As parents, we often look back on how we may have mismanaged our financial situation and had to spend years digging ourselves out of debt from our childish beginnings on our own. Sometimes, we feel inadequate about speaking to our children about money, because we weren’t able to save enough for their college education. I want you to erase those thoughts from your mind, and know that when it comes to finances, you have abundant wisdom to share.

Empower your kids with the financial life lessons you have learned:

  • Always pay yourself first. Do not expect anyone or anything to take care of you in the future. The only way to have true independence is to put money away into savings even before you start your budgeting process.
  • Spend less than you make. Budgeting is a very simple financial process that we assume our children either know, or have been taught somewhere (in school?). The crazy thing is that the things our kids need most in life must be taught – budgeting, balancing a checkbook ledger, basic investing principles, how to place a to-go order, file taxes and change a tire – they often aren’t learning these things in school and need their parents to impart this knowledge.
  • If you don’t have the money for it, don’t buy it. In our current culture of instant gratification – almost an entitlement society – kids are taught that if other people have something, then everyone else should be able to have it. This can get young people into trouble, by using borrowed money on credit cards in an attempt to “keep up with the Joneses.”

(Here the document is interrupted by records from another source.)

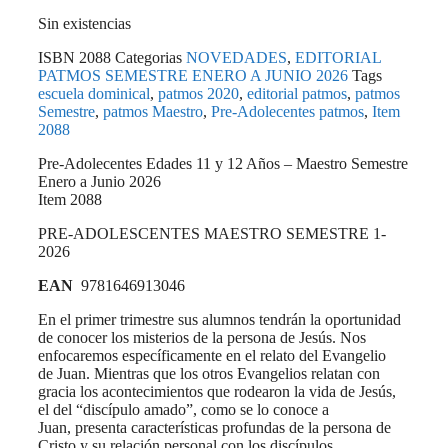
Sin existencias
ISBN
2088
Categorias
NOVEDADES
,
EDITORIAL
PATMOS SEMESTRE ENERO A JUNIO 2026
Tags
escuela dominical
,
patmos 2020
,
editorial patmos
,
patmos
Semestre
,
patmos Maestro
,
Pre-Adolecentes patmos
,
Item
2088
Pre-Adolecentes Edades 11 y 12 Años – Maestro Semestre
Enero a Junio 2026
Item 2088
PRE-ADOLESCENTES MAESTRO SEMESTRE 1-
2026
EAN
9781646913046
En el primer trimestre sus alumnos tendrán la oportunidad
de conocer los misterios de la persona de Jesús. Nos
enfocaremos específicamente en el relato del Evangelio
de Juan. Mientras que los otros Evangelios relatan con
gracia los acontecimientos que rodearon la vida de Jesús,
el del “discípulo amado”, como se lo conoce a
Juan, presenta características profundas de la persona de
Cristo y su relación personal con los discípulos.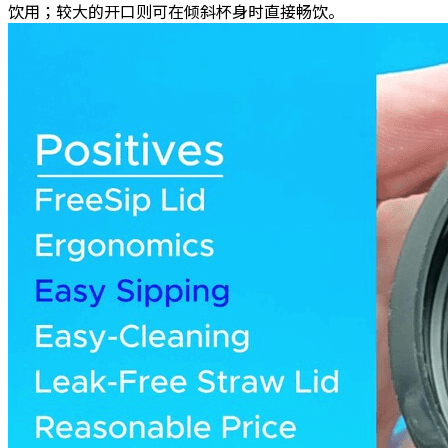
饮用；较大的开口则可在倾斜杯身时直接畅饮。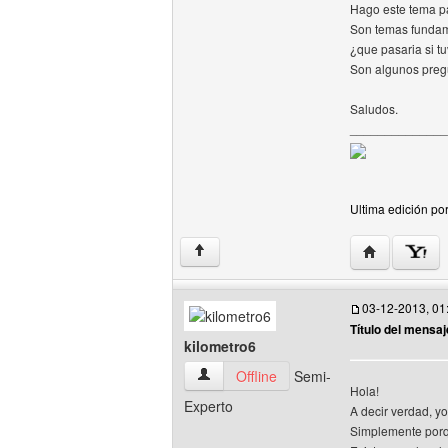
Hago este tema pa
Son temas fundame
¿que pasaria si t
Son algunos pregu
Saludos.
______________
Ultima edición po
Visitar sitio
↑
03-12-2013, 01
Título del mensaj
kilometro6
kilometro6 Ver perfil del usuario
Offline
Semi-
Hola!
Experto
A decir verdad, yo
Simplemente porqu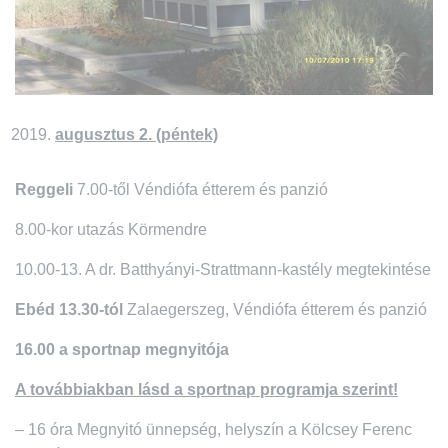
augusztus 2. (péntek)
Reggeli
7.00-től Véndiófa étterem és panzió
8.00-kor utazás Körmendre
10.00-13. A dr. Batthyányi-Strattmann-kastély megtekintése
Ebéd 13.30-tól
Zalaegerszeg, Véndiófa étterem és panzió
16.00 a sportnap megnyitója
A továbbiakban lásd a sportnap programja szerint!
– 16 óra Megnyitó ünnepség, helyszín a Kölcsey Ferenc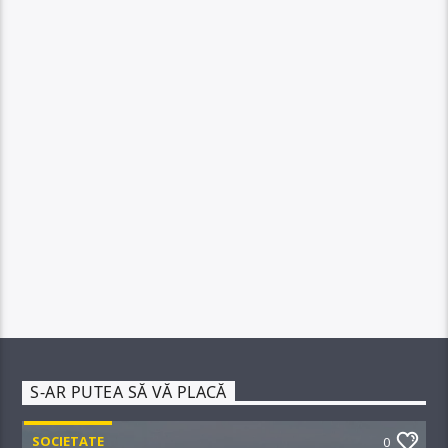
S-AR PUTEA SĂ VĂ PLACĂ
SOCIETATE
0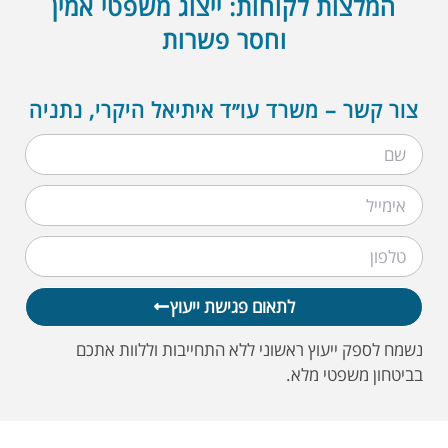
המלצות לקוחות: ייצוג משפטי אמין
וחסר פשרות
צור קשר – משרד עו״ד איתיאל היקרי, נתניה
לתאום פגישת ייעוץ
נשמח לספק ייעוץ ראשוני ללא התחייבות וללוות אתכם
בביטחון משפטי מלא.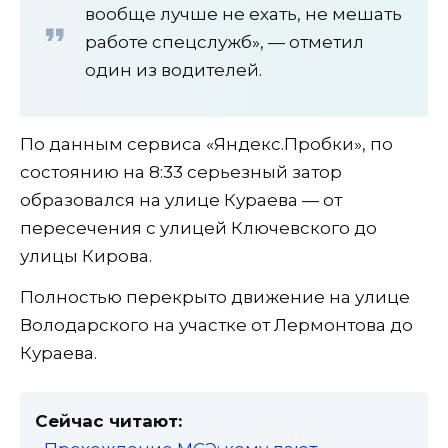
вообще лучше не ехать, не мешать
работе спецслужб», — отметил
один из водителей.
По данным сервиса «Яндекс.Пробки», по
состоянию на 8:33 серьезный затор
образовался на улице Кураева — от
пересечения с улицей Ключевского до
улицы Кирова.
Полностью перекрыто движение на улице
Володарского на участке от Лермонтова до
Кураева.
Сейчас читают: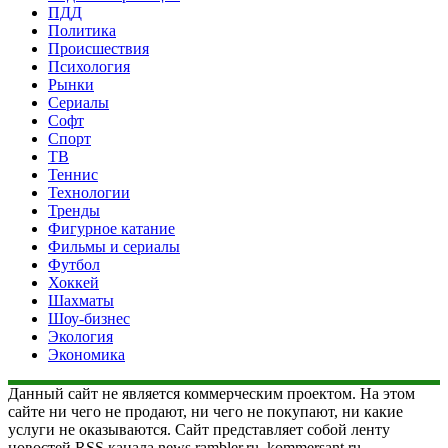
ПДД
Политика
Происшествия
Психология
Рынки
Сериалы
Софт
Спорт
ТВ
Теннис
Технологии
Тренды
Фигурное катание
Фильмы и сериалы
Футбол
Хоккей
Шахматы
Шоу-бизнес
Экология
Экономика
Данный сайт не является коммерческим проектом. На этом
сайте ни чего не продают, ни чего не покупают, ни какие
услуги не оказываются. Сайт представляет собой ленту
новостей RSS канала news.rambler.ru, kommersant.ru,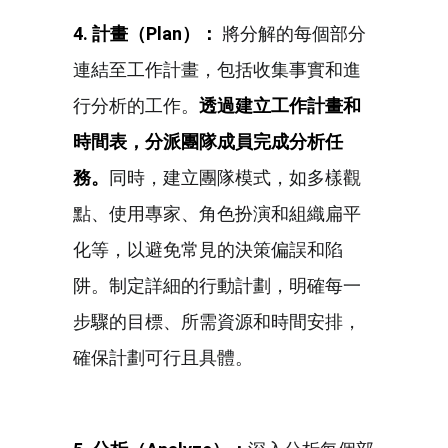
4. 計畫（Plan
）：
將分解的每個部分
連結至工作計畫，包括收集事實和進
行分析的工作。
透過建立工作計畫和
時間表，分派團隊成員完成分析任
務。
同時，建立團隊模式，如多樣觀
點、使用專家、角色扮演和組織扁平
化等，以避免常見的決策偏誤和陷
阱。制定詳細的行動計劃，明確每一
步驟的目標、所需資源和時間安排，
確保計劃可行且具體。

If you are a parent, or even a grandparent, take time to pass down your wisdom and life lessons. Often, our children are learning from us through observation, our good and bad habits. In my opinion, the best way to break the cycle of bad habits is to be honest, open and vulnerable in our instruction and parenting. “Teach your children well …” I’m sure that is exactly what MCM readers do; but these days, it often seems to be a lost art.

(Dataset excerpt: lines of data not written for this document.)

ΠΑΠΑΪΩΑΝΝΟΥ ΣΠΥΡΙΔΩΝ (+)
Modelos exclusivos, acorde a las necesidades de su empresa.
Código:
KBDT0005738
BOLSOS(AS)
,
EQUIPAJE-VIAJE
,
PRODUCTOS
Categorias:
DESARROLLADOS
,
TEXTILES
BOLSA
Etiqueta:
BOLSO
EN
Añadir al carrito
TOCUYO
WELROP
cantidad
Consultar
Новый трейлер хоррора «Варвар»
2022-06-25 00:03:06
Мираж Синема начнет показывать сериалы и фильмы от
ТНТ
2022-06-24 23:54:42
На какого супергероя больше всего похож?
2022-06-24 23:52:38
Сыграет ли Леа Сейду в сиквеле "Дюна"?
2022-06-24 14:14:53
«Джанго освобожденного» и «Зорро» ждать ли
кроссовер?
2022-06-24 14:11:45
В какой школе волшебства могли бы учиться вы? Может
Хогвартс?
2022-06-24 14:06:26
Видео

If you have yet to have these discussions with your kids, the time to start is now. Taking the time and being intentional with your kids about simple money management lessons will set them up for a bright future. It could be one of the most valuable pieces of wisdom you share with them! Then, they won’t have to celebrate national “Throw Away the Should Haves and Could Haves” Day, which happens to fall on Saturday, July 17. (Did I mention how I feel about these “days” getting a little crazy?)